[Libva] [PATCH v3 intel-driver 3/9] decoder: h264: simplify and optimize reference frame store updates.
Zhao, Yakui
yakui.zhao at intel.com
Tue Jun 3 22:30:51 PDT 2014
On Tue, 2014-06-03 at 22:59 -0600, Gwenole Beauchesne wrote:
> 2014-06-04 4:11 GMT+02:00 Zhao, Yakui <yakui.zhao at intel.com>:
> > On Tue, 2014-06-03 at 10:43 -0600, Gwenole Beauchesne wrote:
> >> Simplify and optimize the update process of the reference frame store.
> >> Use less iterations to look up existing objects. Use a cache to store
> >> the free'd slots.
> >>
> >> Prerequisite: the reference_objects[] array was previously arranged in
> >> a way that the element at index i is exactly the object_surface that
> >> corresponds to the VA surface identified by the VAPictureH264.picture_id
> >> located at index i in the ReferenceFrames[] array.
> >
> > As a whole, this patch looks good to me. Based on the hardware
> > requirement, it will be better that one reference picture later used is
> > not assigned for the other purpose even when it is not used in current
> > reference frame list. In such case this patch does some optimization
> > about DPB, which can defer the usage of one picture later used that is
> > not in current reference frame.especially when: one picture is not used
> > during decoding frame X while it is used during decoding frame X + 1.
>
> The case you mention was supposed to be fixed with the other patch
> series where the re-factorisation is a pre-requisite. :)

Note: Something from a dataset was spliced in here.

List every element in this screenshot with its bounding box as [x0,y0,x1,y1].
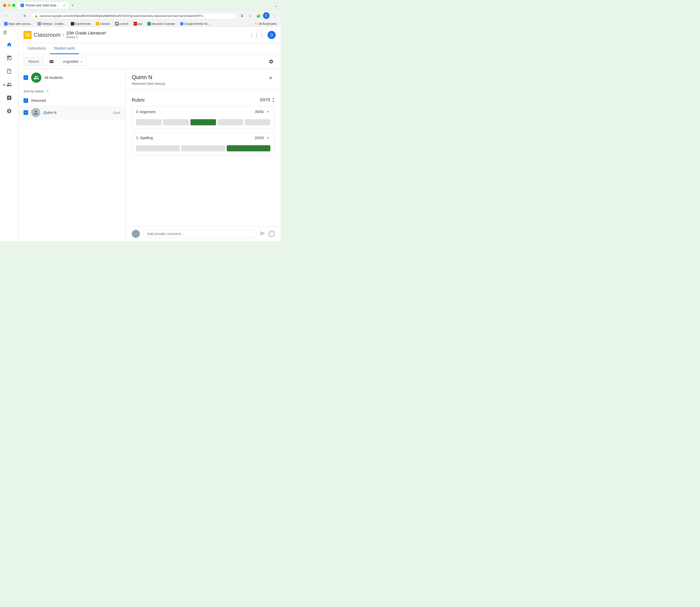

> A very strict GenFrameStoreContext needs to be maintained with the set
> of used_frames[] as it is today, and an additional set of
> free_frames[] *candidates*. Though, this case is not covered by the
> conformance suite, and I haven't found any real world case exhibiting
> that, neither did I try to generate one yet. So we can defer this one.
>
> > Although it still has no improvment for the following scenario, it still
> > is an improvement.
> > >One picture is not used during decoding frame X and X + 1 while it
> > is used during decoding frame X + 2.
> >
> > Of course the perfect solution is that the upper layer can assure that
> > one picture later used is still added into the DPB of current frame
> > although it is not used in current reference list.
>
> No, this is not going to happen. This would be an implementation error
> of the standard.
In theory it is no problem for normal H264. But it is true for MVC case
as some reference frames for view 1 is not used when decoding view 0.
>
> >> Theory of operations:
> >>
> >> 1. Obsolete entries are removed first, i.e. entries in the internal DPB
> >> that no longer have a match in the supplied ReferenceFrames[] array.
> >> That obsolete entry index is stored in a local cache: free_slots[].
> >>
> >> 2. This cache is completed with entries considered as "invalid" or "not
> >> present", sequentially while traversing the frame store for obsolete
> >> entries. At the end of this removal process, the free_slots[] array
> >> represents all possible indices in there that could be re-used for
> >> new reference frames to track.
> >>
> >> 3. The list of ReferenceFrames[] objects is traversed for new entries
> >> that are not already in the frame store. If an entry needs to be
> >> added, it is placed at the index obtained from the next free_slots[]
> >> element. There is no need to traverse the frame store array again,
> >> the next available slot can be known from that free_slots[] cache.
> >>
> >> Signed-off-by: Gwenole Beauchesne <gwenole.beauchesne at intel.com>
> >> ---
> >> src/i965_decoder_utils.c | 107 ++++++++++++++++++++--------------------------
> >> 1 file changed, 46 insertions(+), 61 deletions(-)
> >>
> >> diff --git a/src/i965_decoder_utils.c b/src/i965_decoder_utils.c
> >> index 2570be9..c686235 100644
> >> --- a/src/i965_decoder_utils.c
> >> +++ b/src/i965_decoder_utils.c
> >> @@ -418,88 +418,73 @@ gen6_send_avc_ref_idx_state(
> >> }
> >>
> >> void
> >> -intel_update_avc_frame_store_index(VADriverContextP ctx,
> >> - struct decode_state *decode_state,
> >> - VAPictureParameterBufferH264 *pic_param,
> >> - GenFrameStore frame_store[MAX_GEN_REFERENCE_FRAMES])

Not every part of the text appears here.